城下町、商家町、宿場町、門前町、寺町、職人町、港町、山村農村集落、そして離島の集落・・・。永い時間を掛けて、様々な人々が造り、伝え、今日に継承されてきた日本の街並みがよみがえろうとしています。
室町時代の書院造りが原形とされる現代日本の住まい。近世初期の都市開発城下町を背景に伝えられてきた日本の暮らしの風景。
瓦屋根は、茅葺き、檜皮葺きなどとともに、日本の建築物、日本の街並み、日本の暮らしを形成し、守り、今日に継承してきました。
石州瓦もまた、日本の暮らしの表情の一つ「赤瓦の景観」を、多くの歴史の舞台に刻み今日に伝えてきました。
昭和54年、伝統的建造物群保存地区協議会が発足、日本に残る歴史的建造物や町並みを保存、未来に継承する活動が始まりました。現在加盟している地区は81に上ります。また最近では町並み100選といった企画が様々に生まれています。
日本には、こうした著名な集落や都市景観だけでなく、いまだ無名の、しかし魅力ある固有の暮らし文化を伝える町や建造物がたくさん存在しています。
私たち石州瓦産地では、こうした有名無名の町並み群を、少しでも多く取り上げて、皆様に紹介していきます。私たちにとって、かけがえのない財産だと思うからです。
一概には言えませんが、日本の町並み景観は、おおむね温暖な太平洋側は銀黒系の町並み、寒さ厳しい日本海側は赤系の町並みに分けることができそうです。
むろんそれは釉薬が一般的に使用される近世後半(江戸中期から明治時代)になってからで、それまではいわゆるいぶし瓦の銀黒系の建造物や町並みが多く形成されていました。日本海側でも城下町のお城や武家屋敷、町屋の屋根はいぶし瓦が多いのは、そのためです。
赤瓦、正確には赤褐色系の瓦は、釉薬もしくは塩焼き瓦で、いぶしに比べ凍てに強い瓦として寒い地域に普及しています。
石州瓦はもちろん赤瓦の系譜、その中でも凍ての強さは特筆される品質だったことから、広い地域に普及していき、やがて各地に石州瓦の風景を誕生させていきます。
石州瓦各地への普及経路は二つあります。一つは北前船などの物流に乗って日本海沿線に展開していきます。いま一つは、石州の瓦職人自身の移動です。

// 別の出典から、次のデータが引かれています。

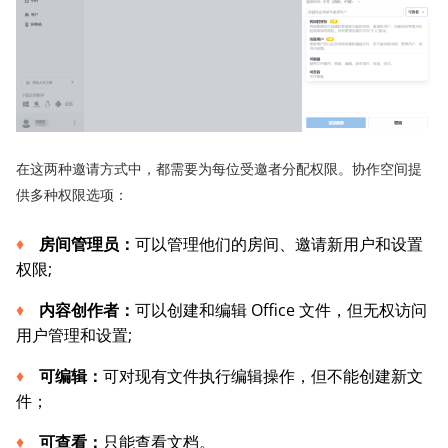
在这两种邀请方式中，都需要为每位受邀者分配权限。协作空间提
供多种权限选项：
房间管理员：
可以管理他们的房间、邀请新用户和设置
权限;
内容创作者：
可以创建和编辑 Office 文件，但无权访问
用户管理和设置;
可编辑：
可对现有文件执行编辑操作，但不能创建新文
件；
可查看：
只能查看文档。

石州瓦造りの職人は、各地へ出向き、その地の土を使い、その地で瓦を造ることもありました。もちろん、本場の石州瓦の品質を保持した瓦造りが求められました。彼ら石州瓦職人の中には、やがてその地に土着し、その地で暮らす人もいました。石州瓦は製品だけでなく、瓦造りの知識と技を持った人も移出していたわけです。
例えば岡山県の備中に今でも残る吹屋の町並み。石州の赤瓦の見事な景観を残す町ですが、この石州瓦は現地で造られています。
耐火度の高い粘土を使いこなす技、1300度の焼成温度を可能にする技。当時、石州瓦の生産技術は先端をいくシステムだったのです。